◆ Given data
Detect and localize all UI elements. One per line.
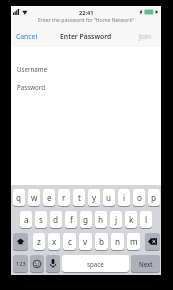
button[interactable]: Next [131, 255, 160, 272]
staticText: m [130, 236, 138, 247]
button[interactable]: w [28, 189, 40, 206]
other: Dictate [46, 255, 60, 272]
button[interactable]: v [79, 233, 92, 250]
button[interactable]: s [35, 211, 47, 228]
staticText: s [39, 214, 43, 225]
staticText: d [53, 214, 59, 225]
staticText: l [145, 214, 148, 225]
button[interactable]: p [148, 189, 160, 206]
button[interactable]: Password [11, 79, 161, 95]
button[interactable]: d [50, 211, 62, 228]
staticText: Cancel [16, 32, 38, 41]
button[interactable] [30, 255, 44, 272]
staticText: y [92, 192, 97, 203]
staticText: b [99, 236, 105, 247]
button[interactable]: r [58, 189, 70, 206]
button[interactable]: f [65, 211, 77, 228]
staticText: a [24, 214, 29, 225]
button[interactable]: i [118, 189, 130, 206]
button[interactable]: l [140, 211, 152, 228]
staticText: g [83, 214, 89, 225]
button[interactable]: k [125, 211, 137, 228]
staticText: v [83, 236, 88, 247]
button[interactable]: Join [134, 29, 161, 44]
button[interactable]: t [73, 189, 85, 206]
button[interactable]: m [127, 233, 140, 250]
other: Backspace [145, 233, 160, 250]
button[interactable]: g [80, 211, 92, 228]
button[interactable]: b [95, 233, 108, 250]
staticText: t [78, 192, 81, 203]
staticText: space [87, 260, 104, 268]
button[interactable]: a [20, 211, 32, 228]
button[interactable]: 123 [13, 255, 28, 272]
button[interactable]: x [48, 233, 60, 250]
button[interactable] [13, 233, 28, 250]
button[interactable]: n [111, 233, 124, 250]
staticText: Join [139, 32, 151, 41]
staticText: k [129, 214, 134, 225]
staticText: Username [17, 65, 48, 73]
other: Emoji [30, 255, 44, 272]
button[interactable] [145, 233, 160, 250]
staticText: Enter Password [60, 32, 112, 41]
staticText: q [16, 192, 22, 203]
button[interactable]: space [62, 255, 129, 272]
staticText: e [47, 192, 52, 203]
staticText: Next [139, 260, 153, 268]
staticText: j [115, 214, 118, 225]
staticText: n [115, 236, 121, 247]
staticText: f [70, 214, 73, 225]
staticText: o [137, 192, 142, 203]
button[interactable]: o [133, 189, 145, 206]
staticText: 123 [16, 260, 26, 268]
staticText: Enter the password for “Home Network” [38, 17, 134, 24]
button[interactable]: c [63, 233, 76, 250]
staticText: p [151, 192, 157, 203]
button[interactable]: e [43, 189, 55, 206]
button[interactable]: y [88, 189, 100, 206]
staticText: c [68, 236, 72, 247]
staticText: r [62, 192, 66, 203]
staticText: i [123, 192, 126, 203]
button[interactable]: Username [11, 61, 161, 77]
button[interactable]: h [95, 211, 107, 228]
staticText: w [31, 192, 38, 203]
staticText: x [52, 236, 57, 247]
button[interactable]: u [103, 189, 115, 206]
staticText: h [98, 214, 104, 225]
button[interactable]: q [13, 189, 25, 206]
button[interactable]: j [110, 211, 122, 228]
staticText: u [106, 192, 112, 203]
staticText: 22:41 [79, 9, 94, 17]
button[interactable]: Cancel [11, 29, 43, 44]
staticText: z [37, 236, 41, 247]
button[interactable]: z [33, 233, 45, 250]
staticText: Password [17, 83, 45, 91]
other: Shift [13, 233, 28, 250]
button[interactable] [46, 255, 60, 272]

◆ Your instructions
Scan the listing for "Username" and copy out each line that has it.

◆ Answer space
staticText: Username [17, 65, 48, 73]
button[interactable]: Username [11, 61, 161, 77]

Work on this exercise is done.